The Set interface is one of the fundamental collection types in the Java Collections Framework. Unlike List, a Set is a collection that contains no duplicate elements. This interface models the mathematical set abstraction and is used when you want to eliminate duplicates from a collection.

In this tutorial, we'll explore the Set interface, its implementations, and common operations.
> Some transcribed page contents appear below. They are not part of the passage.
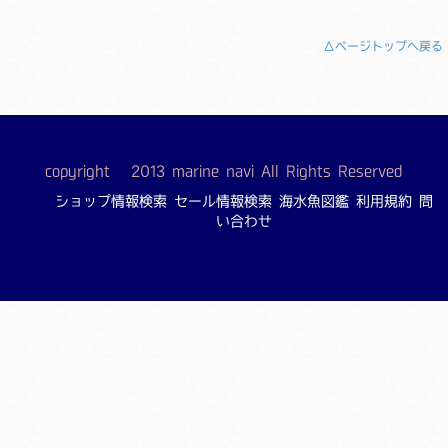
△ページトップへ戻る
copyright © 2013 marine navi All Rights Reserved
ショップ情報検索
セール情報検索
海水魚図鑑
利用規約
問
い合わせ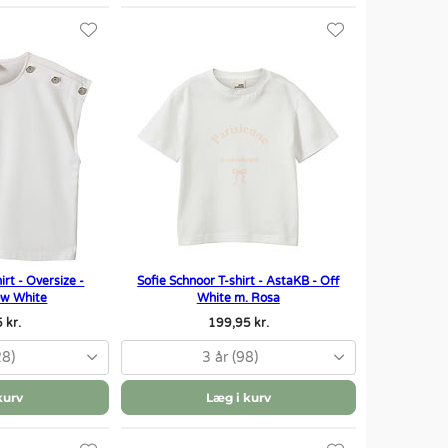
irt - Oversize -
Sofie Schnoor T-shirt - AstaKB - Off
ow White
White m. Rosa
 kr.
199,95 kr.
28)
3 år (98)
kurv
Læg i kurv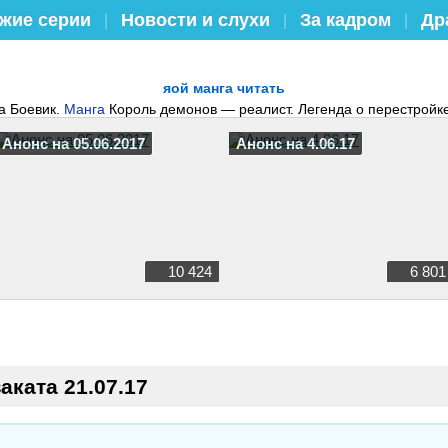
жие серии
Новости и слухи
За кадром
Др
|
|
|
яой манга читать
а Боевик.
Манга
Король демонов — реалист. Легенда о перестройк
Анонс на 05.06.2017
Анонс на 4.06.17
10 424
6 801
аката 21.07.17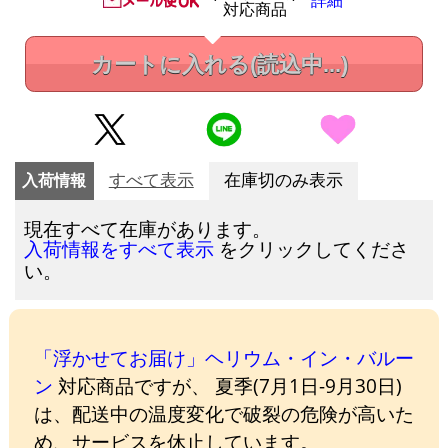
詳細
対応商品
カートに入れる
(読込中...)
入荷情報
すべて表示
在庫切のみ表示
現在すべて在庫があります。
をクリックしてくださ
入荷情報をすべて表示
い。
「浮かせてお届け」ヘリウム・イン・バルー
ン
対応商品ですが、 夏季(7月1日-9月30日)
は、配送中の温度変化で破裂の危険が高いた
め、サービスを休止しています。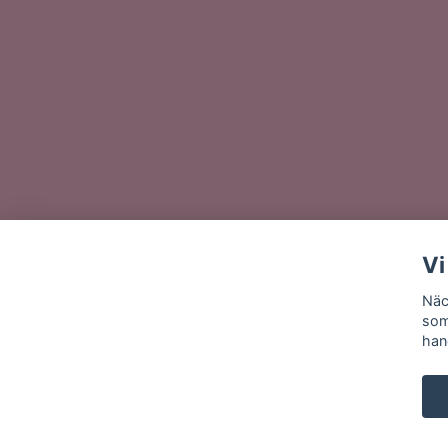
Vi
Näc
som
han
© 2026 Näckrosen Underkläder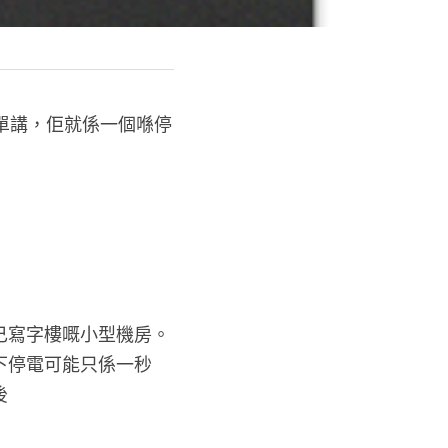
統」。簡單講，佢就係一個喺停
己寫字樓嘅小型機房。
下停電可能只係一秒
後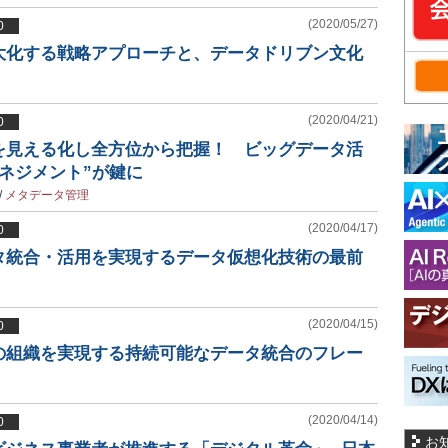
(2020/05/27)
0
大化する戦略アプローチと、データドリブン文化
(2020/04/21)
0
を見える化し全方位から把握！ ビッグデータ活
ネジメント”が鍵に
/
メタデータ管理
(2020/04/17)
0
タ統合・活用を実現するデータ仮想化技術の最前
(2020/04/15)
0
の組織を実現する持続可能なデータ統合のフレー
(2020/04/14)
0
お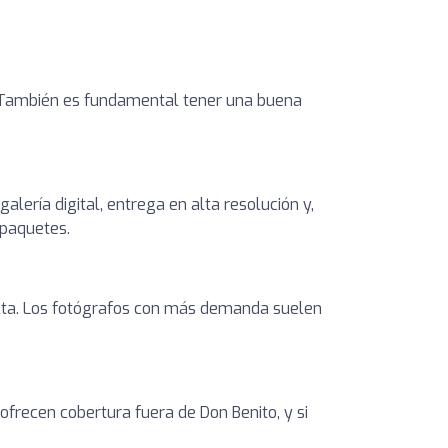
as. También es fundamental tener una buena
lería digital, entrega en alta resolución y,
 paquetes.
alta. Los fotógrafos con más demanda suelen
 ofrecen cobertura fuera de Don Benito, y si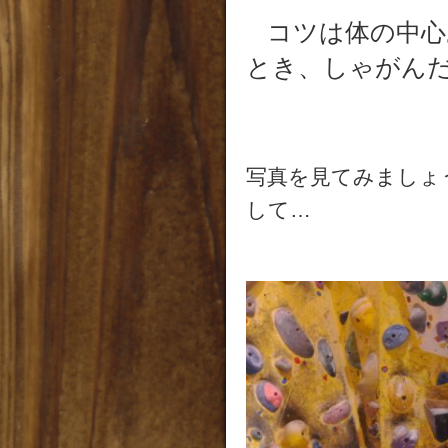
コツは体の中心
とき、しゃがん
写真を見てみましょ
して…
You'll learn when to use Sets and how they can solve real-world programming problems.

What is the Set Interface?

The Set interface extends the Collection interface and adds the constraint that duplicate elements are prohibited. In addition, most implementations of Set also add a stronger constraint that only one null element is permitted.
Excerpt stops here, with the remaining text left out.